Python package provided to make elasticsearch aggregation easy, inspired by pandas library.

Project description

What is it?

pandagg is a Python package providing a simple interface to manipulate ElasticSearch queries and aggregations.

Disclaimer :this is a pre-release version

Features

  • flexible aggregation and search queries declaration
  • query validation based on provided mapping
  • parsing of aggregation results in handy formats: tree with interactive navigation, csv-like tabular breakdown, and others
  • mapping interactive navigation

Usage

Documentation

Full documentation and user-guide are available here on read-the-docs.

Quick sneak peek

Elasticsearch dict syntax

>>> from pandagg.query import Query

>>> expected_query = {'bool': {'must': [
    {'terms': {'genres': ['Action', 'Thriller']}},
    {'range': {'rank': {'gte': 7}}},
    {'nested': {
        'path': 'roles',
        'query': {'bool': {'must': [
            {'term': {'roles.gender': {'value': 'F'}}},
            {'term': {'roles.role': {'value': 'Reporter'}}}]}
         }
    }}
]}}
>>> q = Query(expected_query)
>>> q
<Query>
bool
└── must
    ├── nested
    │   ├── path="roles"
    │   └── query
    │       └── bool
    │           └── must
    │               ├── term, field=roles.gender, value="F"
    │               └── term, field=roles.role, value="Reporter"
    ├── range, field=rank, gte=7
    └── terms, field=genres, values=['Action', 'Thriller']

DSL syntax

from pandagg.query import Nested, Bool, Query, Range, Term, Terms
>>> q = Query(
    Bool(must=[
        TermsFilter('genres', terms=['Action', 'Thriller']),
        Range('rank', gte=7),
        Nested(
            path='roles', 
            query=Bool(must=[
                Term('roles.gender', value='F'),
                Term('roles.role', value='Reporter')
            ])
        )
    ])
)

# serialized query is computed by `query_dict` method
>>> q.query_dict() == expected_query
True

Chained syntax

>>> from pandagg.query import Query, Range, Term

>>> q = Query()\
    .query({'terms': {'genres': ['Action', 'Thriller']}})\
    .nested(path='roles', _name='nested_roles', query=Term('roles.gender', value='F'))\
    .query(Range('rank', gte=7))\
    .query(Term('roles.role', value='Reporter'), parent='nested_roles')

>>> q
<Query>
bool
└── must
    ├── nested
    │   ├── path="roles"
    │   └── query
    │       └── bool
    │           └── must
    │               ├── term, field=roles.gender, value="F"
    │               └── term, field=roles.role, value="Reporter"
    ├── range, field=rank, gte=7
    └── terms, field=genres, values=['Action', 'Thriller']

Notes:

  • both DSL and dict syntaxes are accepted in Query compound clauses methods (query, nested, must etc).
  • the last query uses the nested clause _name to detect where it should be inserted

Installation

pip install pandagg

Dependencies

Hard dependency: treelib: 1.6.1 or higher

Soft dependency: to parse aggregation results as tabular dataframe: pandas

Motivations

pandagg only focuses on read operations (queries and aggregations), a high level python client elasticsearch-dsl already exists for ElasticSearch, but despite many qualities, in some cases its api was not always convenient when dealing with deeply nested queries and aggregations.

The fundamental difference between those libraries is how they deal with the tree structure of aggregation queries and their responses.

Suppose we have this aggregation structure: (types of agg don't matter).
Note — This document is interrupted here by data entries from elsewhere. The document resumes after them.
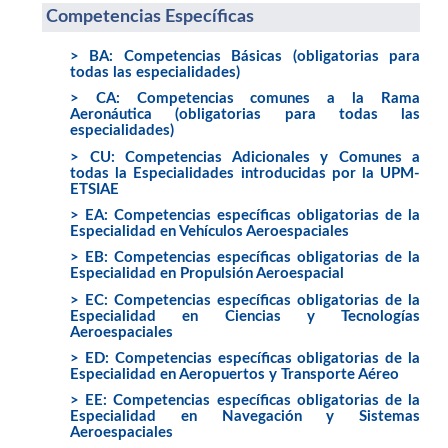
Competencias Específicas
> BA: Competencias Básicas (obligatorias para
todas las especialidades)
> CA: Competencias comunes a la Rama
Aeronáutica (obligatorias para todas las
especialidades)
> CU: Competencias Adicionales y Comunes a
todas la Especialidades introducidas por la UPM-
ETSIAE
> EA: Competencias específicas obligatorias de la
Especialidad en Vehículos Aeroespaciales
> EB: Competencias específicas obligatorias de la
Especialidad en Propulsión Aeroespacial
> EC: Competencias específicas obligatorias de la
Especialidad en Ciencias y Tecnologías
Aeroespaciales
> ED: Competencias específicas obligatorias de la
Especialidad en Aeropuertos y Transporte Aéreo
> EE: Competencias específicas obligatorias de la
Especialidad en Navegación y Sistemas
Aeroespaciales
Let's call all of A, B, C, D our aggregation nodes, and the whole structure our tree.

A           (Terms agg)
└── B       (Filters agg)
    ├── C   (Avg agg)
    └── D   (Sum agg)

Question is who has the charge of storing the tree structure (how nodes are connected)?

In elasticsearch-dsl library, each aggregation node is responsible of knowing which are its direct children.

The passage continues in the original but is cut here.